Newt Gingrich, the former Speaker of the U.S. House of Representatives and unsuccessful GOP presidential candidate, is a vocal advocate of right-wing social policies and a militarist U.S. defense posture. A former fellow at the neoconservative American Enterprise Institute (AEI), Gingrich has been an important Republican Party figure for decades. He was a key force behind the 1994 "Contract with America" and in recent years has become a vociferous proponent of the notion that the United States faces an existential threat from Islamic terrorists, who he claims "want to kill us because they want to kill us."
After the massacre of 14 individuals in San Bernardino, California, in December 2015 by two individuals sympathetic to the Islamic State (ISIS), Gingrich argued that the Obama White House was, for ideological reasons, blind to the threat of "Islamic supremacists." Along with co-author William Forstchen, Gingrich argued in an editorial after the attacks that gun-free zones at schools were absurd and suggested that "former military or law enforcement" figures carrying concealed weapons would protect school children from ISIS.
Gingrich also vociferously opposed the historic July 2015 nuclear deal between Iran and six world powers including the United States. In an op-ed for the Washington Times, Gingrich wrote, "The deal is no victory for peace. It's a surrender to a violent and dangerous regime."

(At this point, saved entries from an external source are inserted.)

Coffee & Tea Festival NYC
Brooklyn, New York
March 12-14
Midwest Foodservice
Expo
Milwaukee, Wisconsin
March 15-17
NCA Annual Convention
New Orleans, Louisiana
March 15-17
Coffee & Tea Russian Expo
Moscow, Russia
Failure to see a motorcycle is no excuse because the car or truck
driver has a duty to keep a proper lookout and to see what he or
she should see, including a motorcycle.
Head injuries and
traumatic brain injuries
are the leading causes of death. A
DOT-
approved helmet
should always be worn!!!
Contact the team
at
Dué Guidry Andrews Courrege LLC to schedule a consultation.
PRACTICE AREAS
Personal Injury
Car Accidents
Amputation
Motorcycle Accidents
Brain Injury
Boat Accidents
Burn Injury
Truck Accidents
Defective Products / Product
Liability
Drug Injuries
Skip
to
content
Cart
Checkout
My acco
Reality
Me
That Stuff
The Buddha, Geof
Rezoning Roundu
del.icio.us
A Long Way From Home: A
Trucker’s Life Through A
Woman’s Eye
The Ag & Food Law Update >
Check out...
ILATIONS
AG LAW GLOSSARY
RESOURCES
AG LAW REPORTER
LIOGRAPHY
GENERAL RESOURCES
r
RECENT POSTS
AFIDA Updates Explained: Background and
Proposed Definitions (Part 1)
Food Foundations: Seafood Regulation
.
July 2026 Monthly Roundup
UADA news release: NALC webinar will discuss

He also attacked Secretary of State John Kerry for his role in negotiating the agreement: "Secretary of State John Kerry entered politics 45 years ago on a platform of opportunistic anti-Americanism and false peace with totalitarianism. Then as now mistaking dishonor for political heroism, Mr. Kerry lied to the American people to justify his preferred policy of weakness and surrender. And as he proved this week, he's still at it, with Mr. Kerry the 'peacemaker' in the leading role."
Obama Opposition and Anti-Islam Rhetoric
Since the election of President Barack Obama, Gingrich's rhetoric has appeared to grow increasingly strident, particularly with respect to Islam and the administration's efforts to confront it, and lambasting the president for everything from health care reform to foreign policy.
In a May 2009 op-ed for the Washington Examiner, Gingrich argued that worries among elites that the United States is growing increasingly liberal in the "Era of Obama" are unfounded. He wrote: "Americans are increasingly out of synch with the liberal Washington establishment," Gingrich wrote. "But what are they getting from their leaders in Washington? Plans to send Guantanamo terrorists to American communities and other far left proposals that will damage our national security. … The faint hissing sound you are beginning to hear is the air slowly leaking out of the Washington conventional wisdom. The question is, anyone in the elites listening?"
Gingrich has frequently blasted the Obama administration's approach to foreign policy, calling it "weak" and "amateur," and claiming that the president's foreign policy vision is a "fantasy" that "completely misunderstands reality." He has also implied that Obama's strategy is un-American, telling Fox's Sean Hannity once that the country "need[s] an American foreign policy, based on American interests."
His attacks have often focused on Muslim cultural issues, arguing that during the Obama era there has been an "Islamist cultural-political offensive designed to undermine and destroy our civilization" but that "elites are the willing apologists for those who would destroy them." For instance, during the heated debate in 2010 over whether to allow construction of a mosque near the site of the 9/11 attacks, Gingrich argued that the construction should be prohibited "so long as there are no churches or synagogues in Saudi Arabia. The time for double standards that allow Islamists to behave aggressively toward us while they demand our weakness and submission is over."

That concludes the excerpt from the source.